_Task_
Count the lines below that contain the word "icon", and reply with only that number.

_Document structure recognition data_

· · · · ·

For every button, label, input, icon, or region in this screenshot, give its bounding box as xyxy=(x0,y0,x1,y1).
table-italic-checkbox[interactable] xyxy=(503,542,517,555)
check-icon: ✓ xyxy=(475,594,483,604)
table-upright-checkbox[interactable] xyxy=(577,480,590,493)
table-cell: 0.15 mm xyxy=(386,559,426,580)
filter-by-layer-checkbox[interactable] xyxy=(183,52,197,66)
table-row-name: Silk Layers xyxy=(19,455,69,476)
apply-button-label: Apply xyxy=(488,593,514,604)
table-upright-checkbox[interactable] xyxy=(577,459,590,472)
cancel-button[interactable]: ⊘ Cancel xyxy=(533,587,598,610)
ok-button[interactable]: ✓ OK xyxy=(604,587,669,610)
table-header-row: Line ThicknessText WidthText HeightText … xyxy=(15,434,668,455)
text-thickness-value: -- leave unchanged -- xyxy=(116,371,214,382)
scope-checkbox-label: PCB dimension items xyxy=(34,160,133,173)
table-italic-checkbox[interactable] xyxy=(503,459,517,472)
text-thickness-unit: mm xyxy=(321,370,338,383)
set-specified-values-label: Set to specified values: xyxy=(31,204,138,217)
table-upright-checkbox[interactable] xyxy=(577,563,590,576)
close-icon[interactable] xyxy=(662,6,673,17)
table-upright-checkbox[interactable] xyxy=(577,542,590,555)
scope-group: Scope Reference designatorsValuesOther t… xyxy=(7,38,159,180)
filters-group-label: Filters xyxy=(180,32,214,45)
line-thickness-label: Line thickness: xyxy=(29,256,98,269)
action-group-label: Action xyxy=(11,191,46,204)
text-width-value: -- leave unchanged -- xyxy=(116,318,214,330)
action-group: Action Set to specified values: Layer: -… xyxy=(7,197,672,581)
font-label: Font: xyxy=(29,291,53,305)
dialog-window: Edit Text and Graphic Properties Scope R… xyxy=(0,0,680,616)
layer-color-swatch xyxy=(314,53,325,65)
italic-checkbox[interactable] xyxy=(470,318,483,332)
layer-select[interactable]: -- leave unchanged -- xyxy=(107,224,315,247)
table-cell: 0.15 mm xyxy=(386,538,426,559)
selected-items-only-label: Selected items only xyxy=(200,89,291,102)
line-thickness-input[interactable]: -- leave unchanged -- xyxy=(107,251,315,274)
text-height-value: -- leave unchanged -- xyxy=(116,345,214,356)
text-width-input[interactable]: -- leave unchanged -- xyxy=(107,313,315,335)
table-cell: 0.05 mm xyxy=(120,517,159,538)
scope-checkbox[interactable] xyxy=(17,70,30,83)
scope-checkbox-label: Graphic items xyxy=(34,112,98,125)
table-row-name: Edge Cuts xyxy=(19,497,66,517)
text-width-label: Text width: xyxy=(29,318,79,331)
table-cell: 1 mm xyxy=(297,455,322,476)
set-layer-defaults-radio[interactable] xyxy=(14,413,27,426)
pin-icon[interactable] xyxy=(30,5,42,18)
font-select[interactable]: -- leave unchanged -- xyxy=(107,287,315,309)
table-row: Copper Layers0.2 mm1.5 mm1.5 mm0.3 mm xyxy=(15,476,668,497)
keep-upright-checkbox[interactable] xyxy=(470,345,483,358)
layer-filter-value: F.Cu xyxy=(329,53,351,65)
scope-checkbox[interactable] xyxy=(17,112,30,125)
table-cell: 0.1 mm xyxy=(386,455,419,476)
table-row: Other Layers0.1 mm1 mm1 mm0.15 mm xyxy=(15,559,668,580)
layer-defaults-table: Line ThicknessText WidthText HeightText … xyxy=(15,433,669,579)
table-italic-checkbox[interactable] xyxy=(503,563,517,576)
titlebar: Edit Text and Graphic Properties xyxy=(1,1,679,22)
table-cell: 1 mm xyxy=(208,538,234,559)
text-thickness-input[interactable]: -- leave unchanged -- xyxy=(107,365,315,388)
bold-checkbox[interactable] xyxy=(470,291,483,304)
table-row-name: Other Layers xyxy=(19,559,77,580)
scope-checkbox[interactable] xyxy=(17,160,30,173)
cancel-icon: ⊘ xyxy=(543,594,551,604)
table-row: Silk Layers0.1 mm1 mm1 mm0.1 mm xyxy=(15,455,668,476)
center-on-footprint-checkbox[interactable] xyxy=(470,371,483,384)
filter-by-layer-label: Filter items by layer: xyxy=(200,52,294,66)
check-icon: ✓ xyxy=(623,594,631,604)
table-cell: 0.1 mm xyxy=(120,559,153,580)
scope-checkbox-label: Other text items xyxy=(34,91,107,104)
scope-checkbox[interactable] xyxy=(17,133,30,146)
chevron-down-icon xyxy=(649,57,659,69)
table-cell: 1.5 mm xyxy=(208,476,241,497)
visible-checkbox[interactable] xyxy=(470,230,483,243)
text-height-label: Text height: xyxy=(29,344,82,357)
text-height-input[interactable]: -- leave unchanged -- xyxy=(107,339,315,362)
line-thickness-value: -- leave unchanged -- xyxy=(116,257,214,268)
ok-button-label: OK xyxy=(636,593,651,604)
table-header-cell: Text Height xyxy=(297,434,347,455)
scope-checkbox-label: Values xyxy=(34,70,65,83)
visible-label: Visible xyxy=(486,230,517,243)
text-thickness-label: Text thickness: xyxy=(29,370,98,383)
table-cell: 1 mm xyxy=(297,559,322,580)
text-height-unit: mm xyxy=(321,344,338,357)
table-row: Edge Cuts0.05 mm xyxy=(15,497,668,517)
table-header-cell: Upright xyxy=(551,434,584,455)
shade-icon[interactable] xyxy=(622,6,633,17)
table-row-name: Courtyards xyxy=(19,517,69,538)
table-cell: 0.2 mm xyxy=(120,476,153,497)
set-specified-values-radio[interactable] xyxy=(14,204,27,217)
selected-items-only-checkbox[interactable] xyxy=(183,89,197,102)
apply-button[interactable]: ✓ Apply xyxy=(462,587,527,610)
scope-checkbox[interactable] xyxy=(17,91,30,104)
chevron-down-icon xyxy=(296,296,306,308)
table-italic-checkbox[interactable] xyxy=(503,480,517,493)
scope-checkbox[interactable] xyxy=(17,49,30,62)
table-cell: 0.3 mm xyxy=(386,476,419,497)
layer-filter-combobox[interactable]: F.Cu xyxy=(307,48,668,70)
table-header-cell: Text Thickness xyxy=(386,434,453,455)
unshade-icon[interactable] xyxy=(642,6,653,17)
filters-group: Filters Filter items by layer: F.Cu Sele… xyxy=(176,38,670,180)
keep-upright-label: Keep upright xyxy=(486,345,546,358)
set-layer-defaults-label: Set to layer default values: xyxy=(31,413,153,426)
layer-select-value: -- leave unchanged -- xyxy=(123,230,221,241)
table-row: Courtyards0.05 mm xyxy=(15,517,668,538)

· · · · ·

_The answer_
10